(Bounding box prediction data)
##########

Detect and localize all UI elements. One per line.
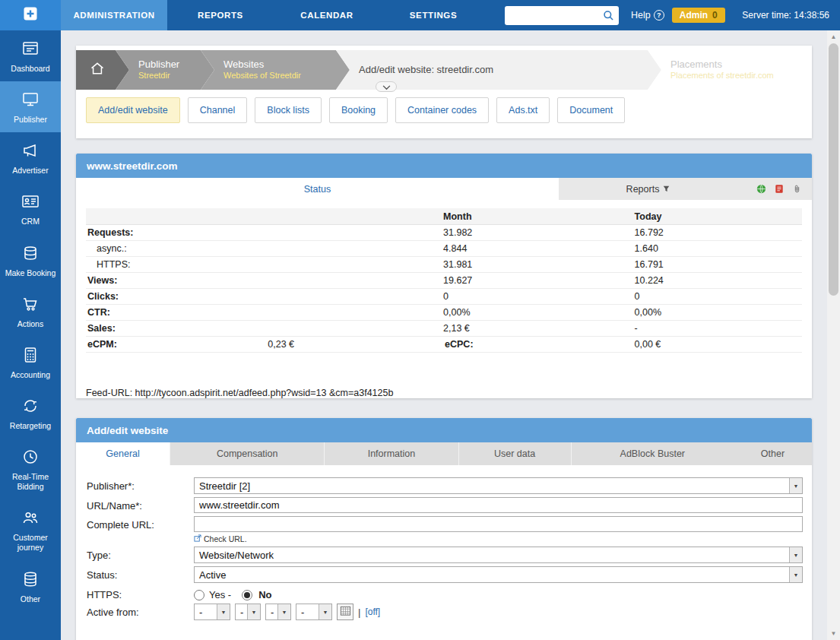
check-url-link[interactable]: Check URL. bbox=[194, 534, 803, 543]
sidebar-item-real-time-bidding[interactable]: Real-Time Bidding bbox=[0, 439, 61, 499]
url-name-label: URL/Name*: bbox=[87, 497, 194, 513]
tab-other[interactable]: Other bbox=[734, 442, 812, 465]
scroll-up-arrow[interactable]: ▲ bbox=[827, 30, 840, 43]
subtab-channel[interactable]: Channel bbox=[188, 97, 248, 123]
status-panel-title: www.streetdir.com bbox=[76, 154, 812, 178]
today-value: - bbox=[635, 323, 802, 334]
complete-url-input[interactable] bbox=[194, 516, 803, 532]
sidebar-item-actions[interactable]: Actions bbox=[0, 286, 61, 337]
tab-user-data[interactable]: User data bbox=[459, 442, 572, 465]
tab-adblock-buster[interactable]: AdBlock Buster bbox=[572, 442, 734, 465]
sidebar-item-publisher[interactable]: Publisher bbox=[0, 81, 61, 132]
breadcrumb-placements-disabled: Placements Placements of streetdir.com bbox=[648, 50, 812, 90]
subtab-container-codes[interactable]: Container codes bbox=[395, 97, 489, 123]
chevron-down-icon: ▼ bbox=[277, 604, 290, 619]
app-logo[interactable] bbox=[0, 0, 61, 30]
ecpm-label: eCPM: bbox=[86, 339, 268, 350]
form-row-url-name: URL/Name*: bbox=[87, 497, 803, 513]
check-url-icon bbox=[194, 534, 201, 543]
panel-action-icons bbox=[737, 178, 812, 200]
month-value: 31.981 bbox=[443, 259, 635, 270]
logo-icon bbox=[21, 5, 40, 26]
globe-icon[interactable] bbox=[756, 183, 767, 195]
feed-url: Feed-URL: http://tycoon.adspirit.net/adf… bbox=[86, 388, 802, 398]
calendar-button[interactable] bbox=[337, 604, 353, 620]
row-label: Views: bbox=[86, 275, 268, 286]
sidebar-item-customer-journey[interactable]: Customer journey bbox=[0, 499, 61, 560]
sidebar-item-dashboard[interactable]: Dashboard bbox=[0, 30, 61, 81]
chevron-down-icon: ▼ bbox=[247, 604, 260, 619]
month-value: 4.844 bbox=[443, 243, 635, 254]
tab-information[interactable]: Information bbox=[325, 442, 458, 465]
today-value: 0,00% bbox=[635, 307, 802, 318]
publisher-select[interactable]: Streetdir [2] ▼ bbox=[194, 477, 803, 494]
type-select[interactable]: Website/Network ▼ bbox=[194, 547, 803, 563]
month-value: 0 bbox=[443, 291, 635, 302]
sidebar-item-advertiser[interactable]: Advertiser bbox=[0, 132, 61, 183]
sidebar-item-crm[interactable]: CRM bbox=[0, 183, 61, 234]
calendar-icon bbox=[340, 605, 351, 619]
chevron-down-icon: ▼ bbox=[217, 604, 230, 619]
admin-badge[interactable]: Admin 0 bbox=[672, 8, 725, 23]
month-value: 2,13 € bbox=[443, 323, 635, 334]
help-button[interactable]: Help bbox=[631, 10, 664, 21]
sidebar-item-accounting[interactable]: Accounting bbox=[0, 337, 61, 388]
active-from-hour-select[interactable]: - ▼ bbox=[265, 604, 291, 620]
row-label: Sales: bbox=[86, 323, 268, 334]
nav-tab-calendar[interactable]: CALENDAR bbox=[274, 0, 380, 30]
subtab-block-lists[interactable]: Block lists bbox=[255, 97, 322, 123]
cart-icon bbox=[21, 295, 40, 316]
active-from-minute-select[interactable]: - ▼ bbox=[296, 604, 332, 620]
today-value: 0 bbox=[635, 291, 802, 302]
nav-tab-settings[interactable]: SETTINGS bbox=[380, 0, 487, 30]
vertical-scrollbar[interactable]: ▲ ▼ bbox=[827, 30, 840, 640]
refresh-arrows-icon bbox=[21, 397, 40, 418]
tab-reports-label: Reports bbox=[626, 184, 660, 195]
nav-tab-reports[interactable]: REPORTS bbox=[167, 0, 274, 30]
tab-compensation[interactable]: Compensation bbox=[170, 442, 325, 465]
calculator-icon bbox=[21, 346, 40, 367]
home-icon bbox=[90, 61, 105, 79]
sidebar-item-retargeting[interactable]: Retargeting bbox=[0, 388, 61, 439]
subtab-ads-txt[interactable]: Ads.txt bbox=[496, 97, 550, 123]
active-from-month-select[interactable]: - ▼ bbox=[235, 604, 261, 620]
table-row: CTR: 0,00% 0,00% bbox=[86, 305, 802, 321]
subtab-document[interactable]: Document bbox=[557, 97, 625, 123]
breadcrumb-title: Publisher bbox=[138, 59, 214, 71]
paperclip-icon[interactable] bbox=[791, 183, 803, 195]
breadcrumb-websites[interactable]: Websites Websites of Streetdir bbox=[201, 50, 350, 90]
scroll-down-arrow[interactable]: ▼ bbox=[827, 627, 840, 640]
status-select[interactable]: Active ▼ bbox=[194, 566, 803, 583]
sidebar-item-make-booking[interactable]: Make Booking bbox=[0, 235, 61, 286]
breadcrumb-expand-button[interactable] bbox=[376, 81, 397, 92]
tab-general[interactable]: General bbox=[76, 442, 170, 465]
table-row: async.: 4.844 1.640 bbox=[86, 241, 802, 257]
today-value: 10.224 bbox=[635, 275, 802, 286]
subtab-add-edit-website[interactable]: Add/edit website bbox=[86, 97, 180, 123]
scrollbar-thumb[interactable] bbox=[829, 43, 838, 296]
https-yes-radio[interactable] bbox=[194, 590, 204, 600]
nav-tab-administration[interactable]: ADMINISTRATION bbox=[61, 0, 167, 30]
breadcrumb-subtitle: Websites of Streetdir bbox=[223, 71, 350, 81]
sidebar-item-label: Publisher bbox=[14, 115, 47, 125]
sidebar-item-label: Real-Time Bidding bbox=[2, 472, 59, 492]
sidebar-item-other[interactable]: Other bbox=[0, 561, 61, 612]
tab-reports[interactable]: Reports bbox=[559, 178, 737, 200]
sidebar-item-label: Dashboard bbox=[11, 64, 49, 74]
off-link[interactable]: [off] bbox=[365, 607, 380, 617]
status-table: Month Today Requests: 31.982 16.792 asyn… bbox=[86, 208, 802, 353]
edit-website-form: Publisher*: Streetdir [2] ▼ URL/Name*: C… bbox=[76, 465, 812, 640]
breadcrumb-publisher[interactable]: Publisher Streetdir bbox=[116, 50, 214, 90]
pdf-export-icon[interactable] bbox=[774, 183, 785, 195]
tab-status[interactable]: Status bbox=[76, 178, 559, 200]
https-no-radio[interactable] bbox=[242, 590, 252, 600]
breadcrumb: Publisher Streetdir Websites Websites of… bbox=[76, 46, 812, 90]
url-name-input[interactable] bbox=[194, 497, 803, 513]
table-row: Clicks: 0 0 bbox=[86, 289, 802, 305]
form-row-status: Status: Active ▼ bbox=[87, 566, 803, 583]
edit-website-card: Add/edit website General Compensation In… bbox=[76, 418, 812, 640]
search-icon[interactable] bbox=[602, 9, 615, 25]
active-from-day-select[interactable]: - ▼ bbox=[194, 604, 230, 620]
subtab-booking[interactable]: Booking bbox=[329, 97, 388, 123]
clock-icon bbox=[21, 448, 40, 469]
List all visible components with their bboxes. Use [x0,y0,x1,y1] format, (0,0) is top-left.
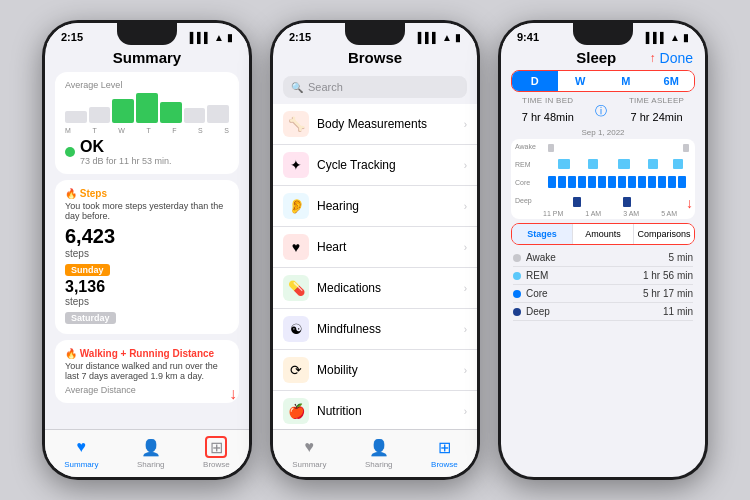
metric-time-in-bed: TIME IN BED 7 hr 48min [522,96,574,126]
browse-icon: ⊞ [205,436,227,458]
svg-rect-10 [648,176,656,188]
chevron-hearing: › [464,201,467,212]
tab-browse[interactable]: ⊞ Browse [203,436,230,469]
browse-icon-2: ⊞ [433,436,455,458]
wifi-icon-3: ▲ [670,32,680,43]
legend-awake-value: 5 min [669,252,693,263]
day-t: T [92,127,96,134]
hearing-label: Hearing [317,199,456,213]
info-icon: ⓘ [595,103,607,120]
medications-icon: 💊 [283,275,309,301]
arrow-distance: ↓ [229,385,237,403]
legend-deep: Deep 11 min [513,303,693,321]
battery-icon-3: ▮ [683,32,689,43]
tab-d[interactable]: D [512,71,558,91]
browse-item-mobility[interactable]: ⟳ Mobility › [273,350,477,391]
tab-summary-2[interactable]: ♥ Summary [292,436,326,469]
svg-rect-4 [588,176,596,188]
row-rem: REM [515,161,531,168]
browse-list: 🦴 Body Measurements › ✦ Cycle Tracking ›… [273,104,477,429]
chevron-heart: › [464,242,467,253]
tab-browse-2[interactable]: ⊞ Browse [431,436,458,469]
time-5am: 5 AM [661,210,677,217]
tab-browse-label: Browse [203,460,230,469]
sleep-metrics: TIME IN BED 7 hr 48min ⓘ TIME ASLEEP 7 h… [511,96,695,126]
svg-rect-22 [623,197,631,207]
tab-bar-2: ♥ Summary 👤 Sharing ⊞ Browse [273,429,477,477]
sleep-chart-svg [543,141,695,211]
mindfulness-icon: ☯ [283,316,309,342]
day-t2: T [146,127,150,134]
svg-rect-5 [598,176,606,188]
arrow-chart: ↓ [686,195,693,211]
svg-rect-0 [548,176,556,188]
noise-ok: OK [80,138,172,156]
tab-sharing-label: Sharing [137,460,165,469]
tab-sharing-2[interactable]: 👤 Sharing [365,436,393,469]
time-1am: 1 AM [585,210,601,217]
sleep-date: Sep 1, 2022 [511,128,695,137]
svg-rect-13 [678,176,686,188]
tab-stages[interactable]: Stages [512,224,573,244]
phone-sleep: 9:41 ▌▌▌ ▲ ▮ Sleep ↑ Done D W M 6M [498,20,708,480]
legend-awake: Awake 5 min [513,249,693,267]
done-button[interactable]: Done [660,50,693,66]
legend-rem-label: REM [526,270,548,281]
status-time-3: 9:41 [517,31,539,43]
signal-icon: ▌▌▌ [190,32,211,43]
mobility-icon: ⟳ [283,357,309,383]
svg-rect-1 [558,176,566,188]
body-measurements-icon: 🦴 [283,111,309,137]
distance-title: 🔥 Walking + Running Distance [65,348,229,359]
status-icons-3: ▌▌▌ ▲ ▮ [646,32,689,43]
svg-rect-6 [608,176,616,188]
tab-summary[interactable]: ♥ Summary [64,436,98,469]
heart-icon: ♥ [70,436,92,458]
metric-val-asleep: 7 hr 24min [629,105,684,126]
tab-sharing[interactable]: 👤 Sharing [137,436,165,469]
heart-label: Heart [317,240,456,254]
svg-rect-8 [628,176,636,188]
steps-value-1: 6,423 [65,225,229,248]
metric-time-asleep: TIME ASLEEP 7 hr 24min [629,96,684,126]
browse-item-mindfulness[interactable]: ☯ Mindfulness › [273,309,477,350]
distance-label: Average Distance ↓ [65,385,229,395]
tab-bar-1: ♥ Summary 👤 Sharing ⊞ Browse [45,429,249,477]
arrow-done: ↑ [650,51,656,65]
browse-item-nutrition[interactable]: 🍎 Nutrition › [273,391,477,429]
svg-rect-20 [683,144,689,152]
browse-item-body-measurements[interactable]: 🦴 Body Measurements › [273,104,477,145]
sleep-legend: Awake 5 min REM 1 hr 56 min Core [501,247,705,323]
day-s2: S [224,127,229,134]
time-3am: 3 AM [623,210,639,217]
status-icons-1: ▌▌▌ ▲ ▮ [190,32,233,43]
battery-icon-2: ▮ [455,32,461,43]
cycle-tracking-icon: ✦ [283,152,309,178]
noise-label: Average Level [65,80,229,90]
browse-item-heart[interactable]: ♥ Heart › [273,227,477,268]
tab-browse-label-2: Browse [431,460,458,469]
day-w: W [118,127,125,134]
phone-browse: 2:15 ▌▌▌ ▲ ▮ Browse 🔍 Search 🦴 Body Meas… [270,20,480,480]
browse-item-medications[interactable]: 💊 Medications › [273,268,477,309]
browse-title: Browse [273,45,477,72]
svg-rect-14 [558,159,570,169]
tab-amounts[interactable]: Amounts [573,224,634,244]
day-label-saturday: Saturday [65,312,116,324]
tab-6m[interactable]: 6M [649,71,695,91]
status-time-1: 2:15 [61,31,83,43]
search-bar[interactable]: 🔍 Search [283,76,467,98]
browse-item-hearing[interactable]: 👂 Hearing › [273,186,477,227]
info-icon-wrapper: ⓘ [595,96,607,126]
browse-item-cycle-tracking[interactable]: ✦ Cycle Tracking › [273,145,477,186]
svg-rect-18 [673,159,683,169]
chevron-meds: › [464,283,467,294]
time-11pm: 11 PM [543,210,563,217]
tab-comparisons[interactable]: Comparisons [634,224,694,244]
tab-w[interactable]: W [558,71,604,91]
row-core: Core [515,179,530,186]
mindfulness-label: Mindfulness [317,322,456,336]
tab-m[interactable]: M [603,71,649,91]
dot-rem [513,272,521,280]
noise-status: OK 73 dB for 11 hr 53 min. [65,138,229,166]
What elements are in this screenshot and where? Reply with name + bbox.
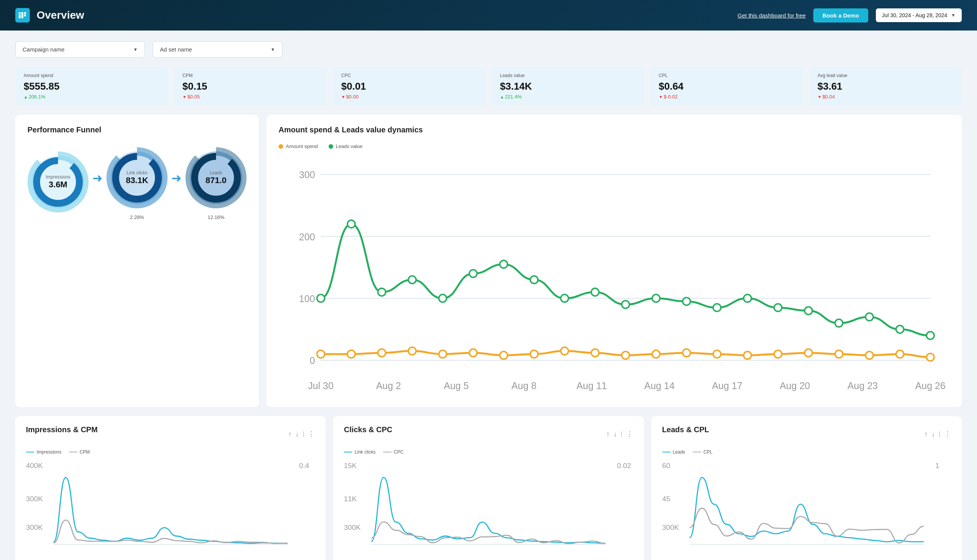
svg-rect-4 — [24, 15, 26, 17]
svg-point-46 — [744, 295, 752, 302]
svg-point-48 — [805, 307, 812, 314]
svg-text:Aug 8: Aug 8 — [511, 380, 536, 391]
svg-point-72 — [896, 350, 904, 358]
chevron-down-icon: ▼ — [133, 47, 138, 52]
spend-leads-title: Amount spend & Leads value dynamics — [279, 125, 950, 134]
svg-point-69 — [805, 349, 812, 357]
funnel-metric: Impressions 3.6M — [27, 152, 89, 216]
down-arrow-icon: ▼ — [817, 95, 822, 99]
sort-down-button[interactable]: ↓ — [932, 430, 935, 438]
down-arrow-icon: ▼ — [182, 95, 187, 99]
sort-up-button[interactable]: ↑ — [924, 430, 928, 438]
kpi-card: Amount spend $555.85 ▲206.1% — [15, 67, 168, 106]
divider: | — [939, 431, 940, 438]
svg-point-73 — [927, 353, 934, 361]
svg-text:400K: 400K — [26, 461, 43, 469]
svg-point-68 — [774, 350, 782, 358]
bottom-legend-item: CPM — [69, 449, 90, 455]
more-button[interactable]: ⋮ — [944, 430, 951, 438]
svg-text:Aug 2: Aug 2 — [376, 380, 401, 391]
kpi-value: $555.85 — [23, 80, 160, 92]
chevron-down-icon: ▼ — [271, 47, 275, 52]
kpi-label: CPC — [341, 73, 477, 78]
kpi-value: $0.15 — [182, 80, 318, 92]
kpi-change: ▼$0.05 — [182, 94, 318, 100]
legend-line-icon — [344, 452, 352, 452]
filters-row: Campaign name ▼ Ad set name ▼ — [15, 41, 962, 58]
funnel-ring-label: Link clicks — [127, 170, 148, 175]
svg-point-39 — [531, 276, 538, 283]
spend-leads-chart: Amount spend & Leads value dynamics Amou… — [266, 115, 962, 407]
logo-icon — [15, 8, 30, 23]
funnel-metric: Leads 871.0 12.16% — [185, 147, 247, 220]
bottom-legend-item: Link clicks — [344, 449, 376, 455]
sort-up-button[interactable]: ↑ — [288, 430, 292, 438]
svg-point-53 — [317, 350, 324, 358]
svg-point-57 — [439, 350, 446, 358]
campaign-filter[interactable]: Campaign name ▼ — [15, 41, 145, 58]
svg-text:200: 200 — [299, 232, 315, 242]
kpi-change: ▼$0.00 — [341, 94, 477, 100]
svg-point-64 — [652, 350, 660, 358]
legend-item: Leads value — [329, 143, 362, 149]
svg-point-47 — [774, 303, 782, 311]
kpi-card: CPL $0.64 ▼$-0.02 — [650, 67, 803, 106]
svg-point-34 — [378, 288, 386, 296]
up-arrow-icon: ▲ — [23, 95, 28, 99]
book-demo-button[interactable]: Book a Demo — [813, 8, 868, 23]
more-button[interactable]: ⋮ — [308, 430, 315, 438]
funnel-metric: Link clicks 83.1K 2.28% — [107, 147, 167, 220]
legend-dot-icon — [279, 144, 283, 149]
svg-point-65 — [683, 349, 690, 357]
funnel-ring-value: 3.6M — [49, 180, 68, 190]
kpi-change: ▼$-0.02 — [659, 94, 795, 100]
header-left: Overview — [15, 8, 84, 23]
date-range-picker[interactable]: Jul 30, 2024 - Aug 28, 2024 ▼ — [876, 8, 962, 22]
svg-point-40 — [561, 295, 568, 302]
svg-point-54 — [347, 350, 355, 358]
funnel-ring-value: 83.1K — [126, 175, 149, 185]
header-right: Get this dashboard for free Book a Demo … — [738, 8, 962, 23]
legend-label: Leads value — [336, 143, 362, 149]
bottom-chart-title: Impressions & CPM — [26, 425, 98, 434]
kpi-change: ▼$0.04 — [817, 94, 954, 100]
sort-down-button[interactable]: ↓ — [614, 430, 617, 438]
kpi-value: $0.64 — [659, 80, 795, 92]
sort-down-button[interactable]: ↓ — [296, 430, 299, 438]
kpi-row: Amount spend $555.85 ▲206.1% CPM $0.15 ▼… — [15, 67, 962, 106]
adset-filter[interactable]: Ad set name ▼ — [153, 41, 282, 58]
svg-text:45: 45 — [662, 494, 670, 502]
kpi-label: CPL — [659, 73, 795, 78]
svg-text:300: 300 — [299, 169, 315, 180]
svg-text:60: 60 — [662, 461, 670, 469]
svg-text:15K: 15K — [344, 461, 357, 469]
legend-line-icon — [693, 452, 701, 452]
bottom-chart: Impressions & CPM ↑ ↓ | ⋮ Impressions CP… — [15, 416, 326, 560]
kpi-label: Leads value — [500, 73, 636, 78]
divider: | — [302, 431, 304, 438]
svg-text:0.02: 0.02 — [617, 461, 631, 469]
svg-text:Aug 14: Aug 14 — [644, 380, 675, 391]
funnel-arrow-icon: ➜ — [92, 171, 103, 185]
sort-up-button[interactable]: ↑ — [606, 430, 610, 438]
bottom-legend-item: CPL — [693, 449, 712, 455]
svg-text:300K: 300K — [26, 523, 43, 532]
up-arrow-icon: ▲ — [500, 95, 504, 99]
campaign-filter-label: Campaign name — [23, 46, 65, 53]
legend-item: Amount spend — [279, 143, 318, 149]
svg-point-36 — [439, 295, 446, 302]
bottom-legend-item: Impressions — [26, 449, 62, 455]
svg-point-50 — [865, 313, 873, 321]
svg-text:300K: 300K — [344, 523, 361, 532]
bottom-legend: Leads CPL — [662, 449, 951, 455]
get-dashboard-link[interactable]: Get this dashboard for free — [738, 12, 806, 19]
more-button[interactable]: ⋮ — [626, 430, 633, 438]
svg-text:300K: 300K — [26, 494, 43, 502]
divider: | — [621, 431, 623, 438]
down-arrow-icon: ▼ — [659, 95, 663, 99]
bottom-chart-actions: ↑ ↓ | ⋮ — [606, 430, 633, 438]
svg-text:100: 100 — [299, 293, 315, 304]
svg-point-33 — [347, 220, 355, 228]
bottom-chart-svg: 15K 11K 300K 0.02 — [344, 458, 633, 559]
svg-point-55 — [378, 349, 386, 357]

##########

What this exercise asks for is every line of the data above with the word "free".

Solution to the exercise.
header-right: Get this dashboard for free Book a Demo … — [738, 8, 962, 23]
get-dashboard-link[interactable]: Get this dashboard for free — [738, 12, 806, 19]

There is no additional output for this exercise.